In The Great Gatsby, Nick Carraway, the narrator of the story, heads east to learn the bond business but, instead of office politics, the novel pulsates with high drama and extravagant parties. The odd sentence appears in the novel to confirm that Nick has a job: “Up in the city, I tried for a while to list the quotations on an interminable amount of stock, then I fell asleep in my swivel chair.”

Yuval Noah Harari the author of Sapiens recently predicted that most jobs that exist today might disappear within decades. He writes that as artificial intelligence outperforms humans in more and more tasks, it will replace humans in more and more jobs. If a world of post-work awaits us future generations can learn about the nine to five through works of fiction which will stand as a testament to the world of work.

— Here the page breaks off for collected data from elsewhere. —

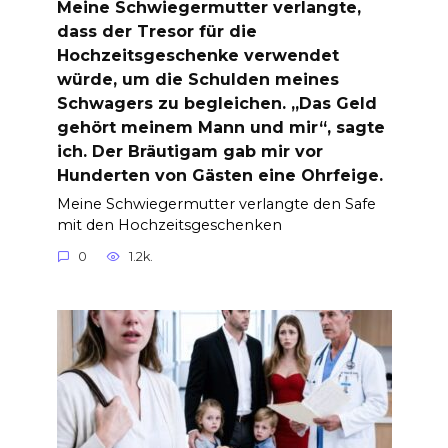
Meine Schwiegermutter verlangte,
dass der Tresor für die
Hochzeitsgeschenke verwendet
würde, um die Schulden meines
Schwagers zu begleichen. „Das Geld
gehört meinem Mann und mir“, sagte
ich. Der Bräutigam gab mir vor
Hunderten von Gästen eine Ohrfeige.
Meine Schwiegermutter verlangte den Safe
mit den Hochzeitsgeschenken
0
1.2k.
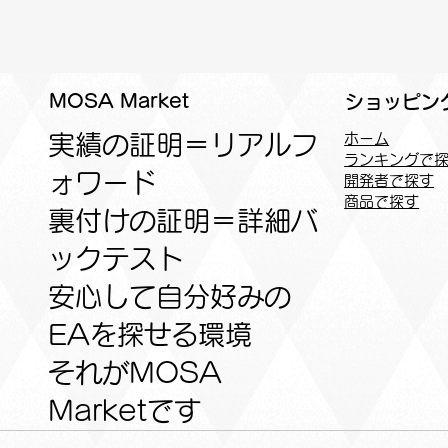
MOSA Market
ショッピン
実績の証明＝リアルフ
ホーム
ランキングで
ォワード
開発者で探す
商品で探す
裏付けの証明＝詳細バ
ックテスト
安心して自分好みの
EAを探せる環境
​それがMOSA
Marketです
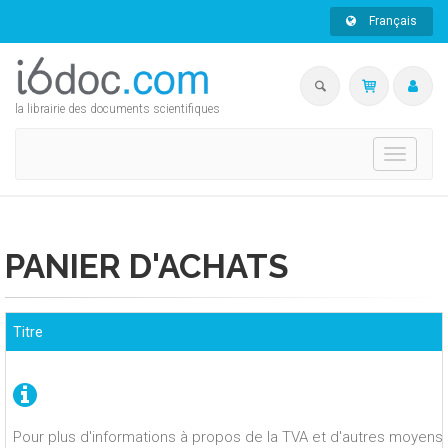
Français
la librairie des documents scientifiques
Toggle
navigati
PANIER D'ACHATS
Titre
Pour plus d'informations à propos de la TVA et d'autres moyens 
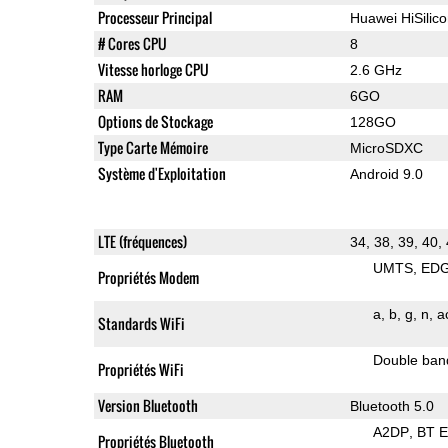
Processeur Principal
Huawei HiSilic
# Cores CPU
8
Vitesse horloge CPU
2.6 GHz
RAM
6GO
Options de Stockage
128GO
Type Carte Mémoire
MicroSDXC
Système d'Exploitation
Android 9.0
LTE (fréquences)
34, 38, 39, 40,
UMTS
ED
Propriétés Modem
a
b
g
n
a
Standards WiFi
Double ban
Propriétés WiFi
Version Bluetooth
Bluetooth 5.0
A2DP
BT 
Propriétés Bluetooth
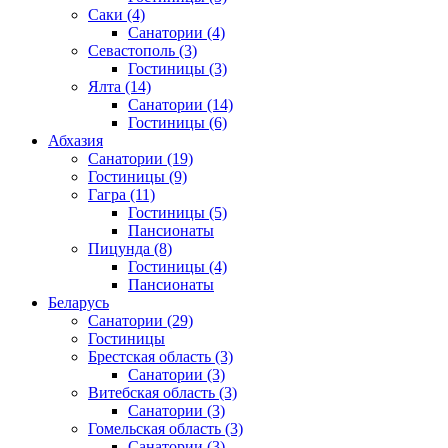
Саки
(4)
Санатории
(4)
Севастополь
(3)
Гостиницы
(3)
Ялта
(14)
Санатории
(14)
Гостиницы
(6)
Абхазия
Санатории
(19)
Гостиницы
(9)
Гагра
(11)
Гостиницы
(5)
Пансионаты
Пицунда
(8)
Гостиницы
(4)
Пансионаты
Беларусь
Санатории
(29)
Гостиницы
Брестская область
(3)
Санатории
(3)
Витебская область
(3)
Санатории
(3)
Гомельская область
(3)
Санатории
(3)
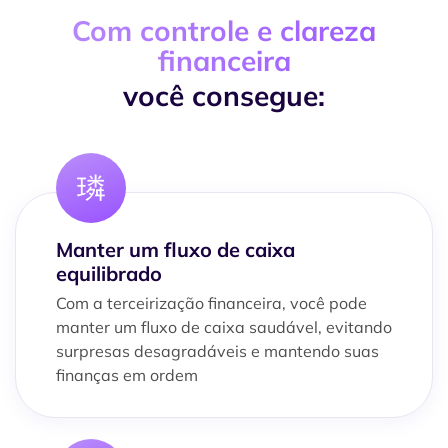
Com controle e clareza
financeira
você consegue:
Manter um fluxo de caixa
equilibrado
Com a terceirização financeira, você pode
manter um fluxo de caixa saudável, evitando
surpresas desagradáveis e mantendo suas
finanças em ordem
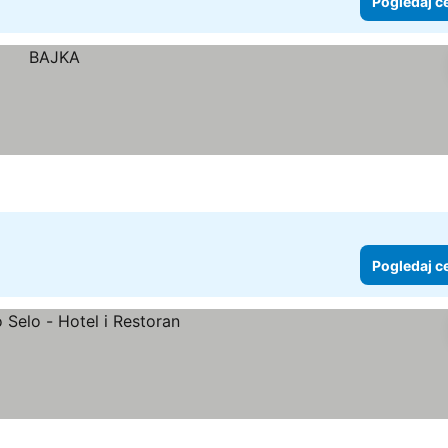
Pogledaj c
Pogledaj c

Reading most contemporary fiction one might assume that real life was something that went on outside of working hours. The following novels put work firmly where, in the majority of people’s lives it belongs – in the middle.

The Pale King by David Foster Wallace

All jobs entail tedium and toil but the depiction of the work environment in a regional tax-processing centre on the outskirts of Peoria, Illinois, takes brain-crushing boredom to a new level of pain. One of the characters’ remarks that “enduring tedium over real time in a confined space is what real courage is”. There is a stunning passage about men on a work break, standing around talking about nothing in particular, but it nails the condition of bleak office-life with definitive accuracy.Wallace focuses on an assortment of misfits, eccentrics and outsiders who come to work at the I.R.S. and work as accountants, pushing paper and numbers in a generic office fitted with fluorescent lights, modular shelving and the ceaseless “whisper of sourceless ventilation”.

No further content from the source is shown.